LUPIN, born in 1778, son of the last steward of the Soulanges in Bourgogne; in time he became manager of the domain, notary and deputy mayor of the city of Soulanges. Although married and a man of family, M. Lupin, still in excellent physical condition, was, in 1823, a brilliant figure in Madame Soudry's reception-room, where he was known for his tenor voice and his extreme gallantries--the latter characteristic being proved by two liaisons carried on with two middle-class women, Madame Sarcus, wife of Sarcus the Rich, and Euphemie Plissoud. [The Peasantry.]

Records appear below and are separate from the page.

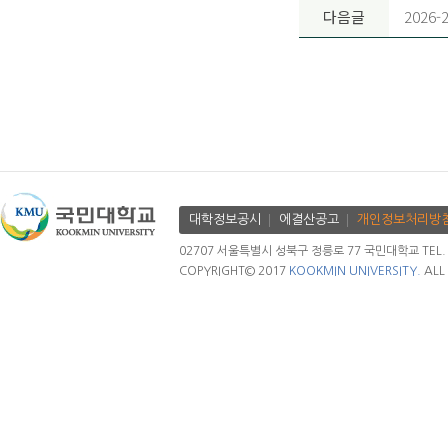
다음글
2026
대학정보공시
에결산공고
개인정보처리방
02707 서울특별시 성북구 정릉로 77 국민대학교 TEL. 02.
COPYRIGHT© 2017
KOOKMIN UNIVERSITY.
ALL 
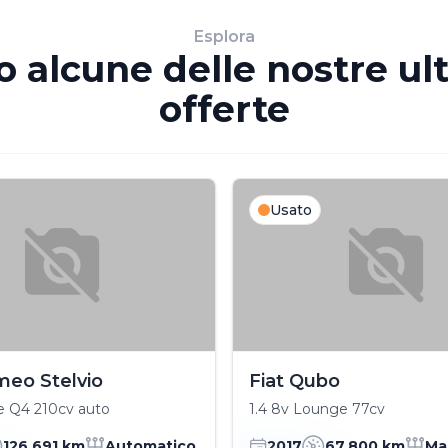
Esplora
o alcune delle nostre ul
offerte
Usato
meo Stelvio
Fiat Qubo
ce Q4 210cv auto
1.4 8v Lounge 77cv
126,691 km
Automatico
2017
67,800 km
Ma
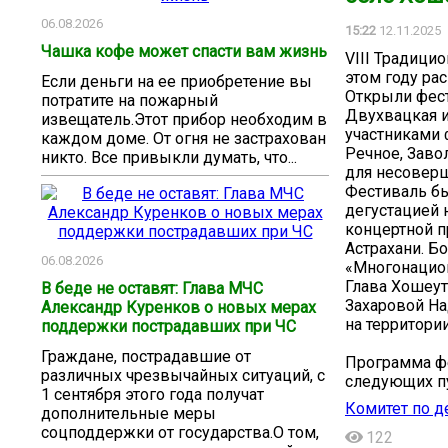
06.08.2026
15:22
12.11.2025
Чашка кофе может спасти вам жизнь
VIII Традиц
этом году ра
Если деньги на ее приобретение вы
Открыли фест
потратите на пожарный
Двухвацкая и
извещатель.Этот прибор необходим в
участниками 
каждом доме. От огня не застрахован
Речное, Заво
никто. Все привыкли думать, что...
для несоверш
Фестиваль бы
дегустацией 
концертной п
Астрахани. Б
06.08.2026
«Многонацион
Глава Хошеут
В беде не оставят: Глава МЧС
Захаровой На
Александр Куренков о новых мерах
на территори
поддержки пострадавших при ЧС
Граждане, пострадавшие от
Программа фе
различных чрезвычайных ситуаций, с
следующих п
1 сентября этого года получат
Комитет по д
дополнительные меры
соцподдержки от государства.О том,
122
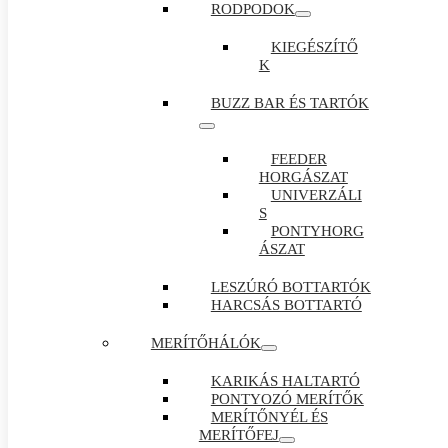
RODPODOK
KIEGÉSZÍTŐ
K
BUZZ BAR ÉS TARTÓK
FEEDER
HORGÁSZAT
UNIVERZÁLI
S
PONTYHORG
ÁSZAT
LESZÚRÓ BOTTARTÓK
HARCSÁS BOTTARTÓ
MERÍTŐHÁLÓK
KARIKÁS HALTARTÓ
PONTYOZÓ MERÍTŐK
MERÍTŐNYÉL ÉS
MERÍTŐFEJ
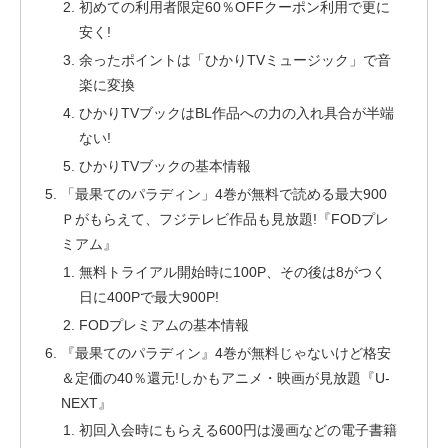
初めての利用者限定60％OFFクーポン利用で更に
安く!
余ったポイントは「ひかりTVミュージック」で音
楽に変換
ひかりTVブックはBL作品への力の入れ具合が半端
ない!
ひかりTVブックの基本情報
「最果てのパラディン」4巻が無料で読める最大900
Ｐがもらえて、フジテレビ作品も見放題!『FODプレ
ミアム』
無料トライアル開始時に100P、その後は8がつく
日に400Pで最大900P!
FODプレミアムの基本情報
『最果てのパラディン』4巻が無料じゃないけど格安
＆定価の40％還元!しかもアニメ・映画が見放題『U-
NEXT』
初回入会時にもらえる600円は漫画などの電子書籍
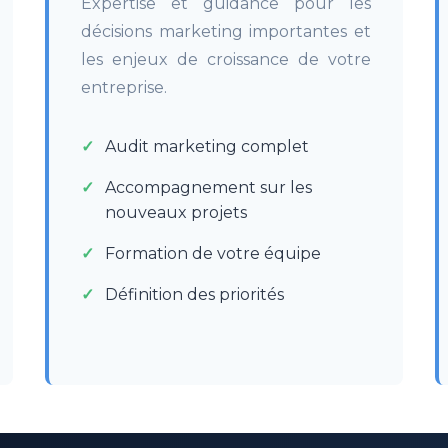
Expertise et guidance pour les
décisions marketing importantes et
les enjeux de croissance de votre
entreprise.
Audit marketing complet
Accompagnement sur les
nouveaux projets
Formation de votre équipe
Définition des priorités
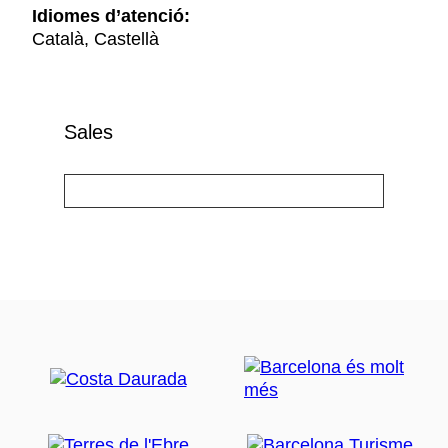
Idiomes d’atenció:
Català, Castellà
Sales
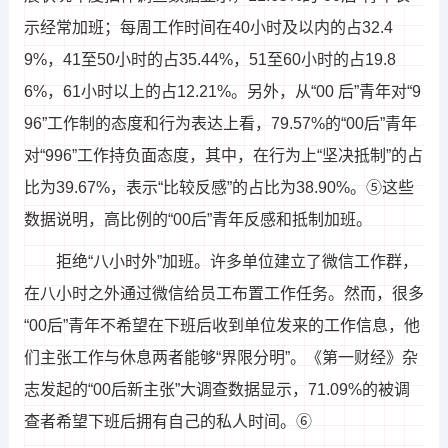
示经常加班；每周工作时间在40小时及以内的占32.4
9%，41至50小时的占35.44%，51至60小时的占19.8
6%，61小时以上的占12.21%。另外，从“00 后”青年对“9
96”工作制的态度和行为表达上看，79.57%的“00后”青年
对“996”工作持负面态度，其中，在行为上“坚决抵制”的占
比为39.67%，表示“比较反感”的占比为38.90%。⑤这些
数据说明，高比例的“00后”青年反感和抵制加班。
拒绝“八小时外”加班。许多单位建立了微信工作群，
在八小时之外通过微信给员工布置工作任务。然而，很多
“00后”青年不希望在下班后收到单位发来的工作信息，他
们主张工作与休息两者能够“界限分明”。《第一财经》杂
志发起的“00后新主张”大调查数据显示，71.09%的被调
查者希望下班后拥有自己的私人时间。⑥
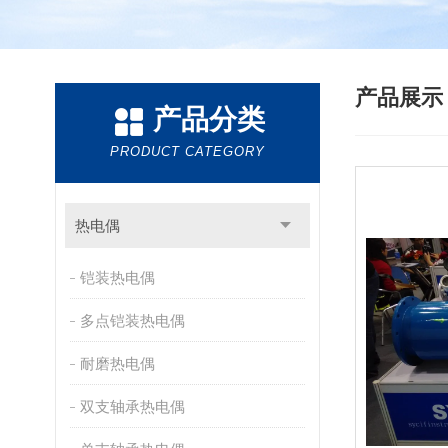
产品展
产品分类
PRODUCT CATEGORY
热电偶
铠装热电偶
多点铠装热电偶
耐磨热电偶
双支轴承热电偶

LUPIN (Madame), wife of the preceding, called "Bebelle;" only daughter of a salt-merchant enriched by the Revolution; had a platonic affection for the chief clerk, Bonnac. Madame Lupin was fat, awkward, of very ordinary appearance, and weak intellectually. On account of these characteristics Lupin and the Soudry adherents neglected her.

[The Peasantry.]

LUPIN (Amaury), only son of the preceding couple, perhaps the lover of Adeline Sarcus, who became Madame Adolphe Sibilet; was on the point of marrying one of Gaubertin's daughters, the same one, doubtless, that was wooed and won by M. des Lupeaulx. In the midst of this liaison and of these matrimonial designs, Amaury Lupin was sent to Paris in 1822 by his father to study the notary's profession with Maitre Crottat, where he had for a companion another clerk, Georges Marest, with whom he committed some indiscretions and went into debt. Amaury went with his friend to the Lion d'Argent, rue d'Enghien in the Saint-Denis section, when Marest took Pierrotin's carriage to Isle-Adam. On the way they met Oscar Husson, and made fun of him. The following year Amaury Lupin returned to Soulanges in Bourgogne. [The Peasantry. A Start in Life.]